112 Syrian evacuees killed in bus depot blast

Latest: The number of people killed on a Syrian bus convoy near Aleppo has risen to 112.

112 Syrian evacuees killed in bus depot blast

Update 11am: The number of people killed on a Syrian bus convoy near Aleppo has risen to 112.

Earlier: A deadly explosion has killed at least 100 people, including children, government supporters and opposition fighters, at an evacuation point outside Aleppo city.

The blast ripped through a bus depot in the al-Rashideen area where thousands of government loyalists evacuated the day before had waited restlessly for hours.

Opposition fighters guarded the area while negotiators bickered over the completion of the transfer deal.

Only metres away, hundreds of evacuees from pro-rebel areas also loitered in a walled-off parking area, guarded by government troops.

Footage from the scene showed bodies, including those of fighters, lying alongside buses, some of which were charred and others gutted from the blast.

Personal belongings could be seen dangling out of the windows. Fires raged from a number of vehicles as rescuers struggled to put them out.

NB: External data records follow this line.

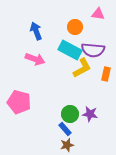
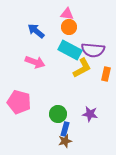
pink triangle: moved 31 px left
orange circle: moved 6 px left
blue arrow: rotated 30 degrees counterclockwise
pink arrow: moved 3 px down
green circle: moved 12 px left
blue rectangle: rotated 56 degrees clockwise
brown star: moved 2 px left, 4 px up
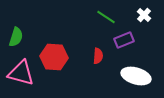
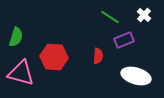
green line: moved 4 px right
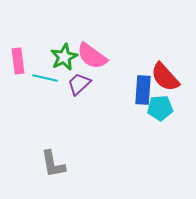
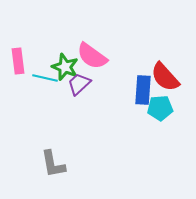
green star: moved 1 px right, 10 px down; rotated 24 degrees counterclockwise
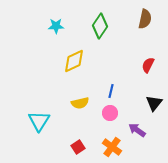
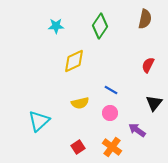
blue line: moved 1 px up; rotated 72 degrees counterclockwise
cyan triangle: rotated 15 degrees clockwise
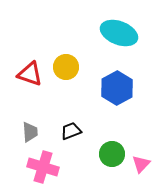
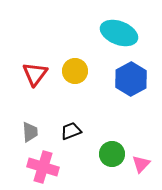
yellow circle: moved 9 px right, 4 px down
red triangle: moved 5 px right; rotated 48 degrees clockwise
blue hexagon: moved 14 px right, 9 px up
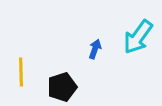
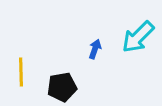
cyan arrow: rotated 9 degrees clockwise
black pentagon: rotated 8 degrees clockwise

The scenes were the last in the unyielding bloodshed Syrians are living through.

Earlier this month at least 89 people were killed in a chemical attack as children foaming at the mouth and adults gasping for last breath were also caught on camera.

The bloody mayhem that followed the Saturday attack only deepened the resentment of the transfer, criticised as population engineering.

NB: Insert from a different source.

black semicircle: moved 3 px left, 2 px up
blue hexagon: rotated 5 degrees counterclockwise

It also reflected the chaos surrounding negotiations between the warring parties.

The United Nations did not oversee the transfer deal of the villages of Foua and Kfraya, besieged by the rebels, and Madaya and Zabadani, encircled by the government.

No one claimed responsibility for the attack but pro-government media and the opposition exchanged accusations, each pointing to foreign interference or conspiracies undermining the deal.

State TV al-Ikhbariya said the attack was the result of a car bomb carrying food aid to be delivered to the evacuees in the rebel-held area - ostensibly crisps for the children - and accused rebel groups of carrying it out.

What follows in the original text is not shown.